Steel tariffs and protecting your margins as a sheet metal contractor
Five tips for navigating increasing construction material prices
Few businesses are caught in a vice more than sheet metal contractors. In light of the continuing steel tariff fallout, contractors are understandably worried about whether they can hold margins by passing along the commodity price increases with a markup. Some sheet metal contractors will try to hold gross profit by passing along an incremental price increase alone. Others will reduce profitability by only passing part of the price increase. But there are other options available that can help you navigate the price increases brought on by steel tariffs:
Signal price increases
Sheet metal contractors can signal price increases so that customers expect them. Similar to the beer and soft drink manufacturers, announce a price increase and gauge reactions. The actual price increase can be more or less than the announcement.

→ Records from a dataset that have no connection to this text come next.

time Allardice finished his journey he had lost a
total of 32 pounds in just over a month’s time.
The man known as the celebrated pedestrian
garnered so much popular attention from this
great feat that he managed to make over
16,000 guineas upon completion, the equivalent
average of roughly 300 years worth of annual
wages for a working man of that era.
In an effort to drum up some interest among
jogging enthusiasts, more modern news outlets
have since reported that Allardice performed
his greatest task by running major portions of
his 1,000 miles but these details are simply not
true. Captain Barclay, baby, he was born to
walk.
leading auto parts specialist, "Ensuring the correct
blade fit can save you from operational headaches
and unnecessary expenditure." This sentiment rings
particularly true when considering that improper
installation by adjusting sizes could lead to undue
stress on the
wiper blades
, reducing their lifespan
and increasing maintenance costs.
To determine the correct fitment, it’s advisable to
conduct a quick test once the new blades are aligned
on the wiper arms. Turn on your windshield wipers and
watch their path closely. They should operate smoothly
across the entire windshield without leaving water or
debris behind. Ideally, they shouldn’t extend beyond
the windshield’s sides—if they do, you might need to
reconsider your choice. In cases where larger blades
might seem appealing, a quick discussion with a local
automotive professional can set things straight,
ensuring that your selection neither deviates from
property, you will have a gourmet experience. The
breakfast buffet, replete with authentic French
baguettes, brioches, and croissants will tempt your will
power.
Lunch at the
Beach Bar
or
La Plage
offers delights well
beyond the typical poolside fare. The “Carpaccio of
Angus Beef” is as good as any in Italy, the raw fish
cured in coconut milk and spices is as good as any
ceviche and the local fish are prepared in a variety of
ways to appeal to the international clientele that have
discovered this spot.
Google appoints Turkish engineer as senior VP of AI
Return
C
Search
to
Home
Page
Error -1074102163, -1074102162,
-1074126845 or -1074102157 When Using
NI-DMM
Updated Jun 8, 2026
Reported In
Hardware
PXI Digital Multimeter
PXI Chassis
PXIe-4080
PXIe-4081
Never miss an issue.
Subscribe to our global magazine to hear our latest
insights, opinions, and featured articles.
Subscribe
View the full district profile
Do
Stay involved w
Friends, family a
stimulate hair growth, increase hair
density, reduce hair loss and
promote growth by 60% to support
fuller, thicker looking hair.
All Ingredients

Increase prices selectively
For repeat customers, hold off the full price increase for now, letting them know they are receiving special treatment due to their loyalty. New customers or less steady customers may pay the full amount of the increase.

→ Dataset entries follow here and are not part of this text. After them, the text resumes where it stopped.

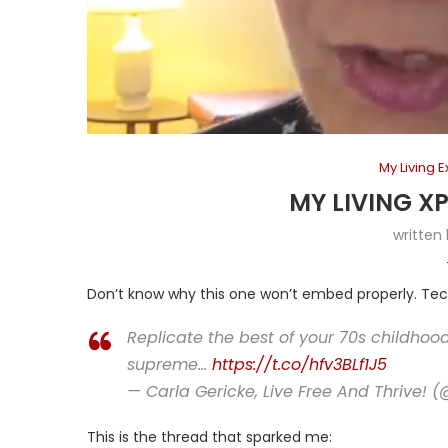
My Living 
MY LIVING X
written
Don’t know why this one won’t embed properly. Tec
Replicate the best of your 70s childhoo
supreme…
https://t.co/hfv3BLf1J5
— Carla Gericke, Live Free And Thrive! 
This is the thread that sparked me: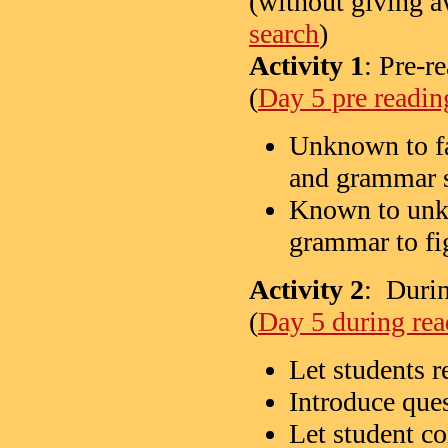
(without giving a
search
)
Activity 1
: Pre-r
(
Day 5 pre readin
Unknown to fa
and grammar s
Known to unkn
grammar to fi
Activity 2
: Durin
(
Day 5 during rea
Let students re
Introduce ques
Let student c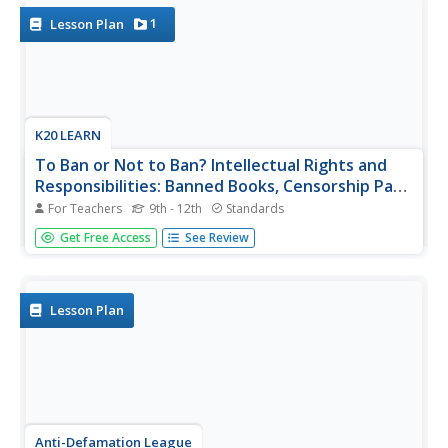
specific...
1
Lesson Plan
K20 LEARN
To Ban or Not to Ban? Intellectual Rights and
Responsibilities: Banned Books, Censorship Part
2
For Teachers
9th - 12th
Standards
After examining different perspectives on book banning,
Get Free Access
See Review
scholars select a book from a list of frequently banned
books and research the controversies surrounding it. They
then craft an argument about their chosen book, including
arguments...
Lesson Plan
Anti-Defamation League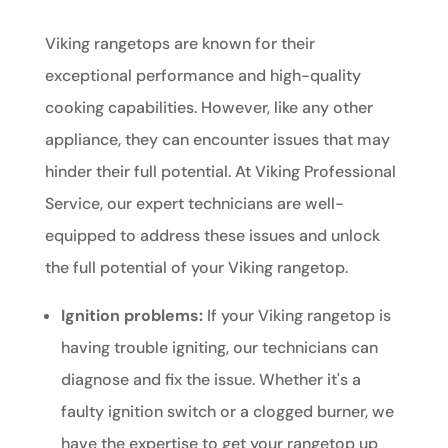
Viking rangetops are known for their
exceptional performance and high-quality
cooking capabilities. However, like any other
appliance, they can encounter issues that may
hinder their full potential. At Viking Professional
Service, our expert technicians are well-
equipped to address these issues and unlock
the full potential of your Viking rangetop.
Ignition problems:
If your Viking rangetop is
having trouble igniting, our technicians can
diagnose and fix the issue. Whether it's a
faulty ignition switch or a clogged burner, we
have the expertise to get your rangetop up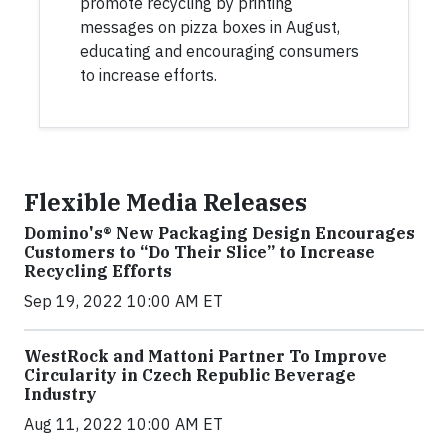
promote recycling by printing
messages on pizza boxes in August,
educating and encouraging consumers
to increase efforts.
Flexible Media Releases
Domino's® New Packaging Design Encourages
Customers to “Do Their Slice” to Increase
Recycling Efforts
Sep 19, 2022 10:00 AM ET
WestRock and Mattoni Partner To Improve
Circularity in Czech Republic Beverage
Industry
Aug 11, 2022 10:00 AM ET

Sell residential work on payments
Price as needed but work with third party financing companies to finance jobs so that monthly payments can be sold. Frankly, contractors should already be selling consumers this way. It’s how people think and how they make most major purchases from cars to appliances.
Bundle to add value
If prices must increase, find value adds to bundle with the sale to increase perceived value. This was practiced by Donald Trump himself, when he threw in luxury automobiles with purchases of condos during a real estate slump.
Take something away
Reduce the price, but only if the customer agrees to remove a service, product, or part.